The rise of digital collaboration platforms has reduced the grunt work of management. Coordinating and pacing employees for example, can be accomplished through automated alerts and task-management software rather than personalised email reminders, one-on-one check-ins or management by walking around. Each employee, therefore, occupies far less of their manager’s bandwidth than they used to. Theoretically, this increases the span of control, allowing managers to take on more direct reports. As a corollary, organisations could significantly flatten their hierarchy, with algorithms enabling the coordination needed to tie together the efforts of more autonomous and self-managing individuals.
Or we might end up with hierarchies that are flat only in layers, with intolerable and intrusive levels of control and supervision by a few algorithm-assisted super-managers.
Sweet or sour?
On one hand, the issues of remote working, digitalisation and hierarchy provoke complex reactions in employees. In each case, they want just enough to make their working lives easier and less friction-filled.

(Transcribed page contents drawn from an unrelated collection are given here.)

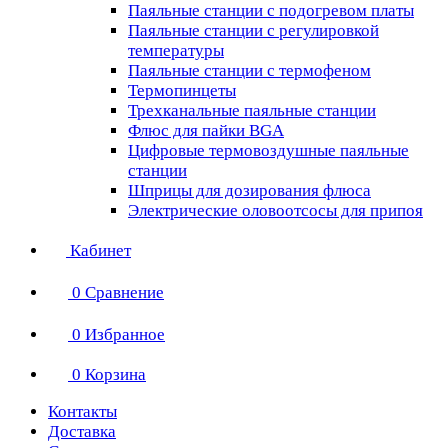
Паяльные станции с подогревом платы
Паяльные станции с регулировкой
температуры
Паяльные станции с термофеном
Термопинцеты
Трехканальные паяльные станции
Флюс для пайки BGA
Цифровые термовоздушные паяльные
станции
Шприцы для дозирования флюса
Электрические оловоотсосы для припоя
Кабинет
0
Сравнение
0
Избранное
0
Корзина
Контакты
Доставка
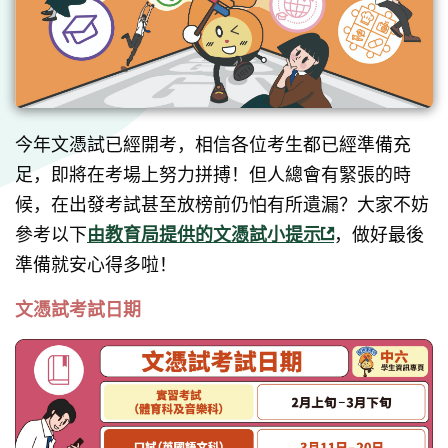
今年文憑試已經開考，相信各位考生都已經準備充
足，即將在考場上努力拼搏！但人總會有緊張的時
候，在出發考試甚至放榜前仍怕有所遺漏？大家不妨
參考以下
由教育局提供的文憑試小提示
，做好最後
準備就安心得多啦！
文憑試考試日期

The possibilities described above could give organisations much more flexibility in finding a sweet spot of maximum productivity, efficiency and employee satisfaction.
On the other hand, if organisations capitalise on these changes ruthlessly, recklessly and unethically, the result could be dystopian instead of utopian. Using digital platforms to monitor employees without regard for privacy or data protections, slashing away at middle-management layers as a pure cost-saving measure, and doing nothing to combat the erosion of gender parity norms that the pandemic has wrought are just a few of the short-sighted options that will also be on the menu.
These possibilities suggest that Covid-19 will likely catalyse organisational transformation. But whether the overall change will be for good or ill will be determined by, among other things, how wisely leaders and designers of organisations act.
Phanish Puranam is the Roland Berger Chaired Professor of Strategy and Organisation Design at INSEAD.